**Try it**: Beginning with the line containing "Biohazard Labels" and ending with the last line of the records, set down every line exactly.
########
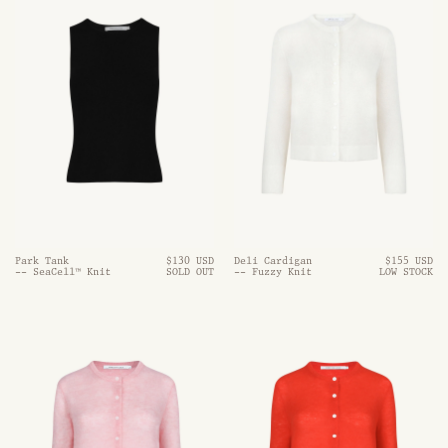
Park Tank
$130 USD
Deli Cardigan
$155 USD
-- SeaCell™ Knit
SOLD OUT
-- Fuzzy Knit
LOW STOCK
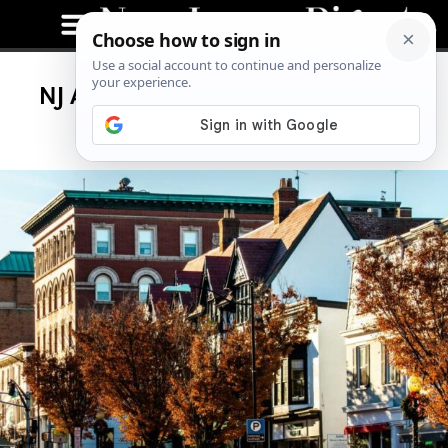
NJ Auto Insurance Rates Increase
Again, Here’s Why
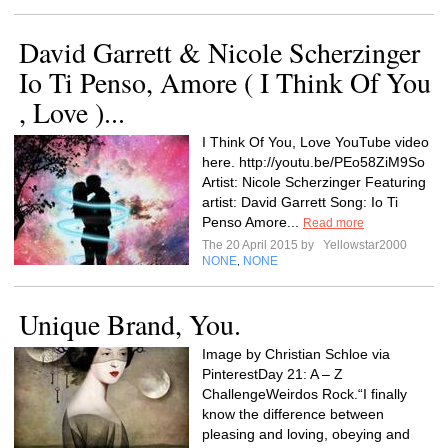
David Garrett & Nicole Scherzinger
Io Ti Penso, Amore ( I Think Of You
, Love )...
I Think Of You, Love YouTube video
here. http://youtu.be/PEo58ZiM9So
Artist: Nicole Scherzinger Featuring
artist: David Garrett Song: Io Ti
Penso Amore...
Read more
The 20 April 2015 by
Yellowstar2000
NONE
NONE
,
Unique Brand, You.
Image by Christian Schloe via
PinterestDay 21: A – Z
ChallengeWeirdos Rock.“I finally
know the difference between
pleasing and loving, obeying and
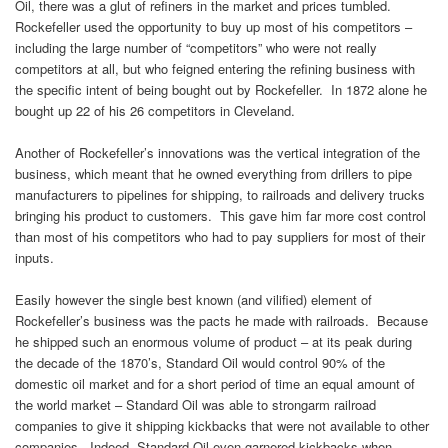
Oil, there was a glut of refiners in the market and prices tumbled.
Rockefeller used the opportunity to buy up most of his competitors –
including the large number of “competitors” who were not really
competitors at all, but who feigned entering the refining business with
the specific intent of being bought out by Rockefeller. In 1872 alone he
bought up 22 of his 26 competitors in Cleveland.
Another of Rockefeller’s innovations was the vertical integration of the
business, which meant that he owned everything from drillers to pipe
manufacturers to pipelines for shipping, to railroads and delivery trucks
bringing his product to customers. This gave him far more cost control
than most of his competitors who had to pay suppliers for most of their
inputs.
Easily however the single best known (and vilified) element of
Rockefeller’s business was the pacts he made with railroads. Because
he shipped such an enormous volume of product – at its peak during
the decade of the 1870’s, Standard Oil would control 90% of the
domestic oil market and for a short period of time an equal amount of
the world market – Standard Oil was able to strongarm railroad
companies to give it shipping kickbacks that were not available to other
companies. Indeed, Standard Oil even garnered kickbacks when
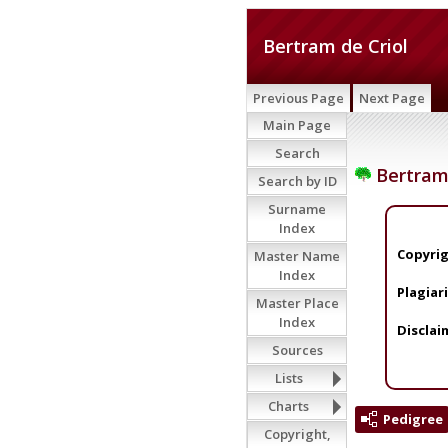
Bertram de Criol
Previous Page
Next Page
Main Page
Search
Bertram 
Search by ID
Surname
Index
Copyrig
Master Name
Index
Plagiar
Master Place
Index
Disclai
Sources
Lists
Charts
Pedigree
Copyright,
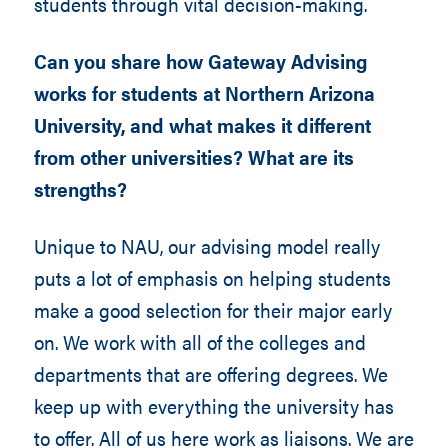
students through vital decision-making.
Can you share how Gateway Advising
works for students at Northern Arizona
University, and what makes it different
from other universities? What are its
strengths?
Unique to NAU, our advising model really
puts a lot of emphasis on helping students
make a good selection for their major early
on. We work with all of the colleges and
departments that are offering degrees. We
keep up with everything the university has
to offer. All of us here work as liaisons. We are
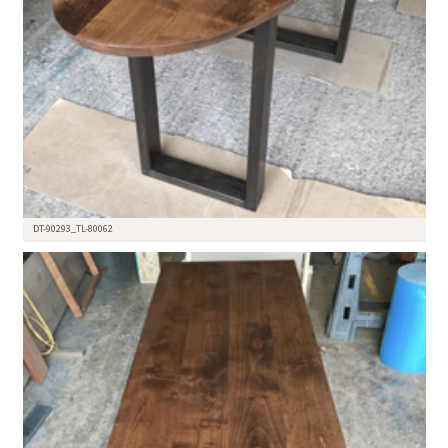
DT-90293_TL-80062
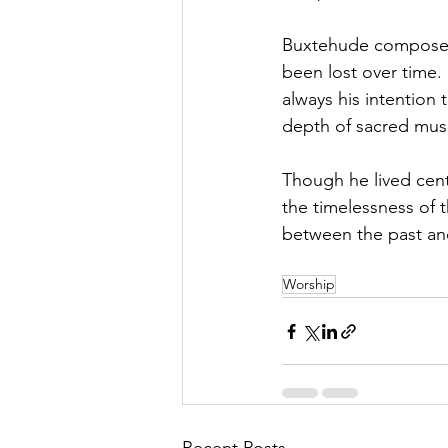
Buxtehude composed 
been lost over time. 
always his intention
depth of sacred musi
Though he lived cent
the timelessness of 
between the past and
Worship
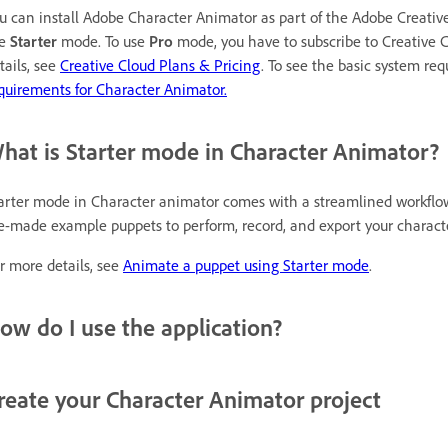
u can install Adobe Character Animator as part of the Adobe Creativ
se
Starter
mode. To use
Pro
mode, you have to subscribe to Creative Cl
tails, see
Creative Cloud Plans & Pricing
. To see the basic system re
quirements for Character Animator.
hat is Starter mode in Character Animator?
arter mode in Character animator comes with a streamlined workflo
e-made example puppets to perform, record, and export your characte
r more details, see
Animate a puppet using Starter mode
.
ow do I use the application?
reate your Character Animator project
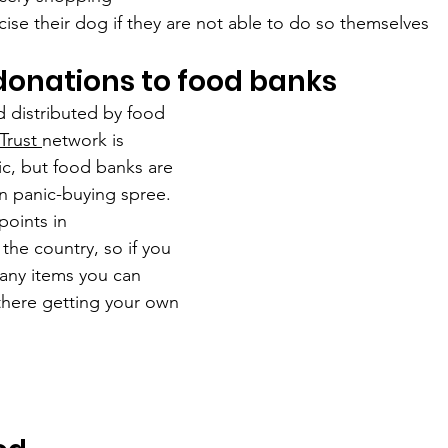
cise their dog if they are not able to do so themselves
donations to food banks
 distributed by food 
Trust 
network is 
c, but food banks are 
1bn panic-buying spree. 
points in 
the country, so if you 
 any items you can 
there getting your own 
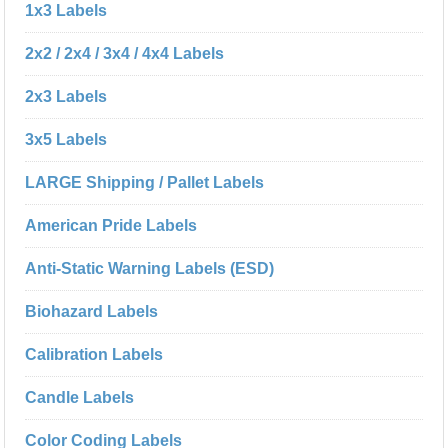
1x3 Labels
2x2 / 2x4 / 3x4 / 4x4 Labels
2x3 Labels
3x5 Labels
LARGE Shipping / Pallet Labels
American Pride Labels
Anti-Static Warning Labels (ESD)
Biohazard Labels
Calibration Labels
Candle Labels
Color Coding Labels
########
**Answer box**:
Biohazard Labels
Calibration Labels
Candle Labels
Color Coding Labels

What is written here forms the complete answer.